Alguien ve hoy una película en su casa y suena en ella una canción que le gusta, pero ese alguien no sabe ni el título ni quién la interpreta. El espectador bien puede pausar la película, ir a buscar su teléfono -si es que no lo tenía ya en la mano- y volver a poner la película en el momento de la canción y usar una aplicación llamada Shazam que ¡reconoce las canciones al “escucharlas”! Ese coso, esa aplicación, escucha canciones y te dice cuál es. Cuando yo era chico jugábamos campeonatos de adivinar canciones al escuchar fragmentos, no más de diez o veinte segundos, que se grababan en casetes para la ocasión del juego. No había chances de hacer trampas, salvo copiarse de otro participante. Hoy en día alguien podría estar “haciendo Shazames” para intentar ganar de forma espuria. No había chances de hacer trampas y se festejaba el triunfo.

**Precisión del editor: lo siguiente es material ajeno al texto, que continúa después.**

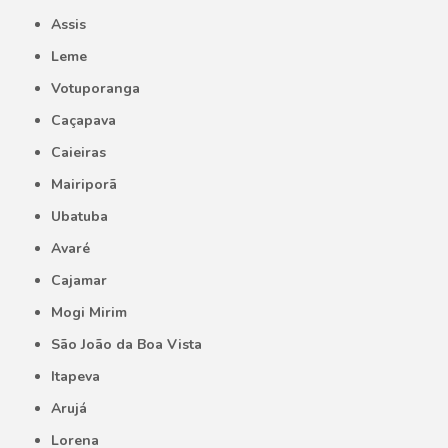
Assis
Leme
Votuporanga
Caçapava
Caieiras
Mairiporã
Ubatuba
Avaré
Cajamar
Mogi Mirim
São João da Boa Vista
Itapeva
Arujá
Lorena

Por supuesto que hay otras aplicaciones, otras “inteligencias artificiales” que reconocen canciones -y plantas, y seguramente animales, ¿es esto un tigre, querido teléfono, decime rápido?- y seguramente, dado que soy un antiguo y lo desconozco, los televisores “inteligentes” deben tener incorporado el coso que te dice qué canción suena en la película sin necesidad de apelar al teléfono. Con ese dato, tan fácil de obtener, uno va y busca la canción en Spotify y le da play. Y la escucha unas 300 veces seguidas si quiere, sin necesidad de rebobinar el casete, ni de mover la púa del disco y de errarle con frecuencia al comienzo del track. Escucha la canción, además, sin necesidad de comprar el disco físico, o el casete, y sin esperar a grabarla de la radio que a ver si de casualidad se dignaba a pasar justo esa canción que habíamos escuchado en esa película y nos había gustado tanto.

De chicos, en algún momento aprendimos que si en el cine nos gustaba una canción teníamos que esperar hasta el final de la proyección. Decidíamos entonces quedarnos a “los créditos”, a las letritas del final, y no teníamos que estar muy lejos de la pantalla -había salas grandes y posibilidad de estar lejos- y al final de todo el rodante encontrar el listado de canciones que se usaron y ahí tratar de darnos cuenta de qué datos se referían a la canción que habíamos amado tanto. No era tan fácil el hallazgo si el título de la canción no encajaba bien con la letra que habíamos escuchado mientras en la película pasaban otras cosas, si el rodante pasaba a demasiada velocidad y, sobre todo, si hasta podía pasar que nos cerraran las cortinas antes de que terminaran de pasar los créditos.

Además, podía ocurrir que la película en cuestión tuviera decenas de canciones: por ejemplo Casino, de Martin Scorsese, tenía sesenta y una canciones; bueno, no todas eran canciones, pero eran sesenta y una piezas musicales. En ese entonces ya estábamos a mediados de los noventa y alguna gente ya usaba “bases de datos” que estaban “en la Internet”. Pero no estaba tan extendido. Entonces, si una canción de Casino nos había gustado podíamos incluso preguntarle a quién había visto la película si había reconocido tal canción, la que pasaban en tal secuencia, “esa, en el montaje de cuando matan a todos”.O, ay, intentar cantarla o tararearla -¿alguien tararea o silba canciones hoy en día?- para apelar a la memoria de la otra persona, algo así como un Shazam rústico y sobre todo receptor de datos de escasa precisión.

De todos modos, a mediados de los noventa, podíamos esperar a que apareciera el dichoso CD de la película… pero no todas las canciones de una película con sesenta y una piezas musicales estaban en el CD, aunque fuera doble, y vuelta a los problemas. Hoy en día, alguien en algún lugar en el mundo hizo una lista pública en Spotify de todas las canciones de Casino, y para saber qué canciones hay en la película hizo un par de clicks y listo. O incluso le dijo oralmente a otra aplicación, a otro coso en el teléfono, qué canciones están en Casino de Scorsese. Y lo que nos podía pasar con las canciones de Casino en el cine y con el CD a mediados de los noventa no era nada comparado con lo que nos pasaba a fines de los ochenta con las películas y las canciones y los VHS, momento en el que si realmente queríamos tener una canción en un casete para escuchar una y otra vez poníamos play y rec al mismo tiempo en un grabador que ubicábamos -en general sosteníamos- al lado del parlante del televisor mientras intentábamos despausar con precisión imposible la película, cuya imagen temblaba en un televisor de pantalla nada plana, en tiempos en lo que unas cuantas cosas eran menos planas y menos intangibles.